К ним подскочила Катарина, которая потом станет моей строгой тетей Катэ и часто будет повторять мне, чтоб я держала себя в руках, и пристроилась рядом, как будто позвали фотографироваться. И подкатил свою тележку с кошкой Вальтер, который станет моим дядей Вальтером и будет волочиться за каждой юбкой, он со своей лисье-рыжей шевелюрой всем бросался в глаза, да и жена его была не промах и изменяла ему с мужчиной, похожим на Кларка Гейбла, иногда они вдвоем брали меня с собой через границу в Швейцарию или в горы, и тогда я по два часа сидела в его машине и крутила ручку настройки радиориемника, скучая, пока они там кувыркались в отеле или на летнем лугу. А потом и Генрих явился от своих животных из хлева, он был всю жизнь единым целым со своей скотиной, как говорил его брат Лоренц. Тут и Мария управилась во дворе со своим бельем, она сварила кофе и тоже села к столу рядом с незнакомцем.
— О чем вы тут судачите? — спросила она.
— Говорим между собой только мы с Георгом, — поправил ее Лоренц, — остальные помалкивают.
— И о чем вы между собой говорите?
Лоренц сказал:
— Дело у нас.
Еще троих детей пока что не было на свете: моей тети Ирмы, моего дяди Зеппа и как раз моей матери, Грете. Но во время той войны успела родиться только Грете.

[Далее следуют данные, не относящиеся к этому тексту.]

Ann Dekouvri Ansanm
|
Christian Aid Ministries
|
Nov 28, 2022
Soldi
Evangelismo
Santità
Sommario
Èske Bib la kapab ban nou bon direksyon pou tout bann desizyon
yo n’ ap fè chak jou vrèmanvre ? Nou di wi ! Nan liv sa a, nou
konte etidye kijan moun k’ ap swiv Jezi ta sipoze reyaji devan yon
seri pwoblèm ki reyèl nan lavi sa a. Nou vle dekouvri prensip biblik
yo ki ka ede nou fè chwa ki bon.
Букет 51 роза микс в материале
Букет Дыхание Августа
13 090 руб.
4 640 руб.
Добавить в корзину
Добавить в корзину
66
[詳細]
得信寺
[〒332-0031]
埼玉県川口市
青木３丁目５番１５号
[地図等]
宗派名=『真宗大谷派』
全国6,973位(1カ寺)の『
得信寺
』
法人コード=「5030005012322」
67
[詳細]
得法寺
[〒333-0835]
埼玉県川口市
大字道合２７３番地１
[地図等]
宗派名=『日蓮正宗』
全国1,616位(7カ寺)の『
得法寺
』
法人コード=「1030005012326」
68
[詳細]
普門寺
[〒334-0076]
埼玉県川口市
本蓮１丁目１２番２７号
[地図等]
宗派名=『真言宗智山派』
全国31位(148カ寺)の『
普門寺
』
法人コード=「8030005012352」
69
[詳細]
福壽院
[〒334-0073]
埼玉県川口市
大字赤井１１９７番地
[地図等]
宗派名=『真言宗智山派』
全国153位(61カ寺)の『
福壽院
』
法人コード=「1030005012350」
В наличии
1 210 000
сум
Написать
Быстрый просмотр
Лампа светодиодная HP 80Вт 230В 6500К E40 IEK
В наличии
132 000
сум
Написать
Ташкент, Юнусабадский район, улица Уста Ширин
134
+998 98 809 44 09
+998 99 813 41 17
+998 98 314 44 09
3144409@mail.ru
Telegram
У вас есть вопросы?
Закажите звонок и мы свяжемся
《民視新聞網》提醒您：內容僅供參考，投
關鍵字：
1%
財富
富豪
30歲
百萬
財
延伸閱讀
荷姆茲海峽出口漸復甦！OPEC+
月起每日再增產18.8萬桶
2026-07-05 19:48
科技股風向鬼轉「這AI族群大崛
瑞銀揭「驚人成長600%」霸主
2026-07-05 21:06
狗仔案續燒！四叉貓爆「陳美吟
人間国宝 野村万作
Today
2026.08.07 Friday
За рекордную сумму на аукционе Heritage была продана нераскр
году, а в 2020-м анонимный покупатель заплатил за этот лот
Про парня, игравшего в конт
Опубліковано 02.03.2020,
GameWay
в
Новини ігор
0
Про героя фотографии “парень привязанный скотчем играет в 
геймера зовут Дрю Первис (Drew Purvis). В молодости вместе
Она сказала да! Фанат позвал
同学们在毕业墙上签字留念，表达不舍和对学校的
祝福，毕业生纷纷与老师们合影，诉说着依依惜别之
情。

Когда я в первый раз очутилась в Вене в Художественно-историческом музее и разглядывала там полотна Питера Брейгеля Старшего с крестьянами, я думала: они выглядят так же, как мои, судя по рассказам моей матери и тети Катэ. Дети как взрослые, только меньше. Они носят такую же одежду, только меньшего размера. У них такие же серьезные лица, только меньше. А домишки такие маленькие, что даже не верится, что внутри них могут поместиться люди. Мне знакомы все их истории. Эти истории как на картине Брейгеля Старшего «Мир вверх тормашками» о фламандских пословицах, которую я видела в Берлинской картинной галерее. И так же, как я не могу истолковать многие пословицы, я не могу разобраться в некоторых историях моей родни. Потому что эти истории повествуют не иначе как о помешательствах. Рассказывается об одном жандарме: завершив свою службу, он лежал дома на диване и спал, а в перерывах сна молча ел венские колбаски и пил какао, редко что-нибудь другое. Потом снова ложился на диван и только вечером перекладывался на кровать. Не сказал ни слова ни жене, ни детям до самой смерти, и когда он был дома, радио полагалось выключать. Его коллеги рассказывали, что он и на службе практически никогда ничего не говорил. А как оно с мужчиной на картине слева внизу? Левая нога босая, на правой икре белая повязка, одет в белый балахон до колена, поверх балахона тесная жилетка, похожая на военные доспехи, в правом кулаке у него зажат длинный нож острием вперед, на голове чепец, а лбом он упирается в кирпичную стенку — какую же пословицу он собой изображает? А что там с красивой женщиной посередине внизу, она с распущенными волосами, в длинном пурпурно-красном платье с глубоким вырезом стоит за спиной то ли мужчины, то ли женщины, и накидывает на голову то ли ему, то ли ей голубое покрывало? Из чердачного окошка торчит метла. На скатах крыши разложены плоские миски, пустые и наполненные. Да миски ли это вообще? Через крышу эркера перегнулся мужчина и целится в них из арбалета. Зачем он это делает? Вдали виднеется море. Об одной молодой женщине рассказывают, что она, получив известие о гибели своего мужа на войне, отправилась к своим сестре и брату, живущим через две деревни, а добралась до них лишь спустя сорок лет, когда уже и Вторая война кончилась, в которой погибли сын ее сестры и сын ее брата. Так много всего происходит, и это происходит одно рядом с другим, хотя и одно за другим. Как на картине Питера Брейгеля Старшего.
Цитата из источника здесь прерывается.